Auch weitere Studentinnen berichten von sexueller Belästigung eines Dozenten an der Humboldt Universität zu Berlin. Weil sie derzeit dort studieren, wollen sie anonym bleiben. Sie haben Angst, dass ihre Aussagen Konsequenzen für ihr Studium und mögliche negative Auswirkungen am Institut mit sich bringen könnten. Im Gespräch mit der UnAufgefordert erzählen sie von ihren Eindrücken im Seminarraum und der Sprechstunde. Sie berichten über sexuelle Belästigung. Das System Uni konnte sie nicht schützen.

Am 13. Juli 2023 wird die Humboldt Universität aufgeschreckt. Die Plattform Indymedia veröffentlicht die Vorwürfe sexueller Belästigung gegen den Dozenten. Die Universität gibt sich in einem Statement betroffen, der RefRat äußert sich.

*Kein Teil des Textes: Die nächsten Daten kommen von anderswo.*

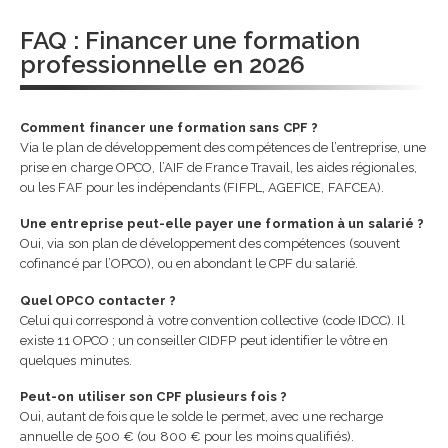
FAQ : Financer une formation
professionnelle en 2026
Comment financer une formation sans CPF ?
Via le plan de développement des compétences de l’entreprise, une
prise en charge OPCO, l’AIF de France Travail, les aides régionales,
ou les FAF pour les indépendants (FIFPL, AGEFICE, FAFCEA).
Une entreprise peut-elle payer une formation à un salarié ?
Oui, via son plan de développement des compétences (souvent
cofinancé par l’OPCO), ou en abondant le CPF du salarié.
Quel OPCO contacter ?
Celui qui correspond à votre convention collective (code IDCC). Il
existe 11 OPCO ; un conseiller CIDFP peut identifier le vôtre en
quelques minutes.
Peut-on utiliser son CPF plusieurs fois ?
Oui, autant de fois que le solde le permet, avec une recharge
annuelle de 500 € (ou 800 € pour les moins qualifiés).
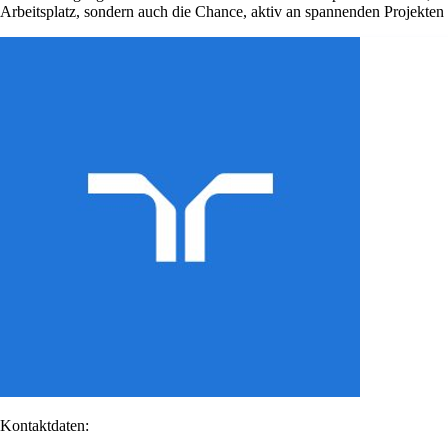
Arbeitsplatz, sondern auch die Chance, aktiv an spannenden Projekte
Kontaktdaten:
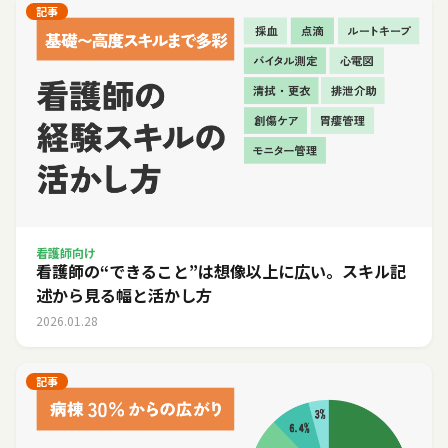
記事
看護師向け
看護師の“できること”は想像以上に広い。スキル記
述から見る幅と活かし方
2026.01.28
記事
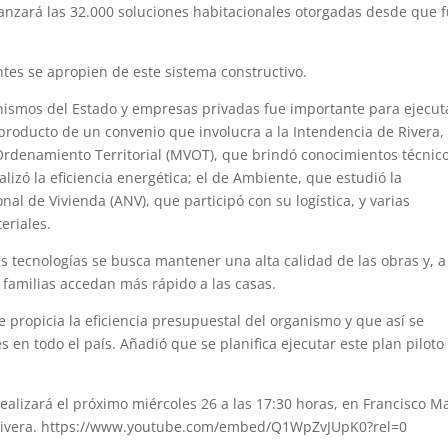
anzará las 32.000 soluciones habitacionales otorgadas desde que 
ntes se apropien de este sistema constructivo.
anismos del Estado y empresas privadas fue importante para ejecu
 producto de un convenio que involucra a la Intendencia de Rivera,
 Ordenamiento Territorial (MVOT), que brindó conocimientos técnico
lizó la eficiencia energética; el de Ambiente, que estudió la
al de Vivienda (ANV), que participó con su logística, y varias
eriales.
as tecnologías se busca mantener una alta calidad de las obras y, a
s familias accedan más rápido a las casas.
 propicia la eficiencia presupuestal del organismo y que así se
en todo el país. Añadió que se planifica ejecutar este plan piloto
ealizará el próximo miércoles 26 a las 17:30 horas, en Francisco Ma
de Rivera. https://www.youtube.com/embed/Q1WpZvJUpK0?rel=0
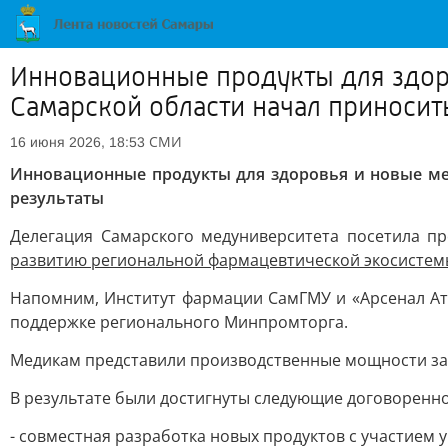
Инновационные продукты для здор
Самарской области начал приносит
СМИ
16 июня 2026, 18:53
Инновационные продукты для здоровья и новые ме
результаты
Делегация Самарского медуниверситета посетила п
развитию региональной фармацевтической экосистем
Напомним, Институт фармации СамГМУ и «Арсенал Ат
поддержке регионального Минпромторга.
Медикам представили производственные мощности зав
В результате были достигнуты следующие договоренно
- совместная разработка новых продуктов с участием 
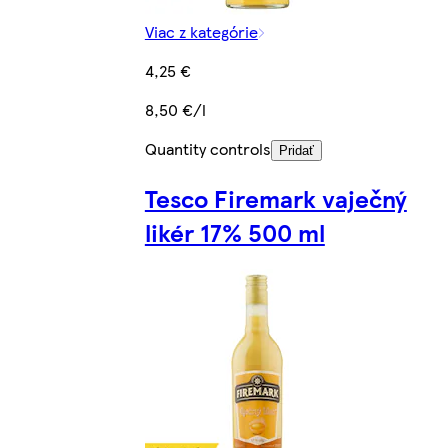
Viac z kategórie
4,25 €
8,50 €/l
Quantity controls
Pridať
Tesco Firemark vaječný
likér 17% 500 ml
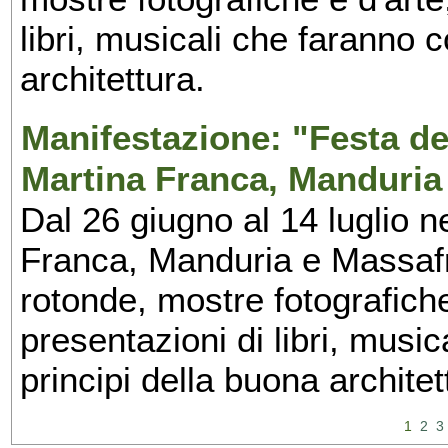
libri, musicali che faranno 
architettura.
Manifestazione: "Festa del
Martina Franca, Manduria
Dal 26 giugno al 14 luglio n
Franca, Manduria e Massafra
rotonde, mostre fotografiche 
presentazioni di libri, musi
principi della buona architet
1
2
3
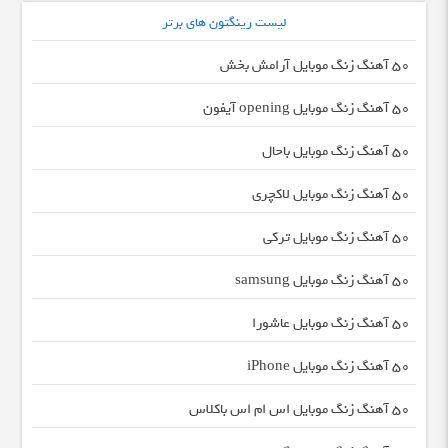
لیست رینگتون های برتر
50 آهنگ زنگ موبایل آرامش بخش
50 آهنگ زنگ موبایل opening آیفون
50 آهنگ زنگ موبایل باحال
50 آهنگ زنگ موبایل لاکچری
50 آهنگ زنگ موبایل ترکی
50 آهنگ زنگ موبایل samsung
50 آهنگ زنگ موبایل عاشورا
50 آهنگ زنگ موبایل iPhone
50 آهنگ زنگ موبایل اس ام اس باکلاس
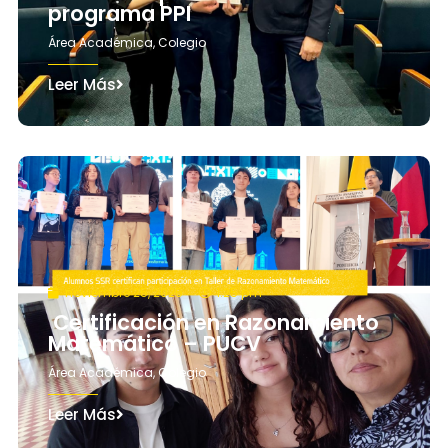
programa PPI
Área Académica
,
Colegio
Leer Más
noviembre 25, 2025
1:25 pm
Certificación en Razonamiento
Matemático – PUCV
Área Académica
,
Colegio
Leer Más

Immer mehr Medien greifen die Vorwürfe gegen ihn auf. Unter anderem taz, Tagesspiegel und das Neue Deutschland berichten. Doch keine dieser Zeitungen traut sich, den Namen des Dozenten zu veröffentlichen. Die taz verlinkt sein Profil auf der Website der HU. Er ist seit über 30 Jahren angestellt an der HU Berlin. Seit spätestens 1997, also seit 26 Jahren, gibt es Vorwürfe über ein mögliches Fehlverhalten gegenüber Studentinnen. Die meisten Studentinnen, die in seine Kurse kommen, sind jünger. 

Der Seminarraum

So auch eine der beiden Studentinnen, die mit der UnAuf gesprochen haben. 1998 wird sie geboren, 2018 beginnt sie ihr Studium an der HU. Ich war neu eingeschrieben, ich hatte das Einführungsseminar gut bestanden und dachte mir, jetzt fängt das richtige Leben an der Universität an. Und dann hatte ich direkt das erste Modul mit dem Seminar Antike, Römer und Germanen bei dem Dozenten. Da bin ich in den Kurs reingegangen, und er war eigentlich ganz cool und locker drauf. Ich dachte mir, das ist bestimmt ein ganz entspannter Dozent. Der Eindruck sollte dann aber in den folgenden Seminaren täuschen.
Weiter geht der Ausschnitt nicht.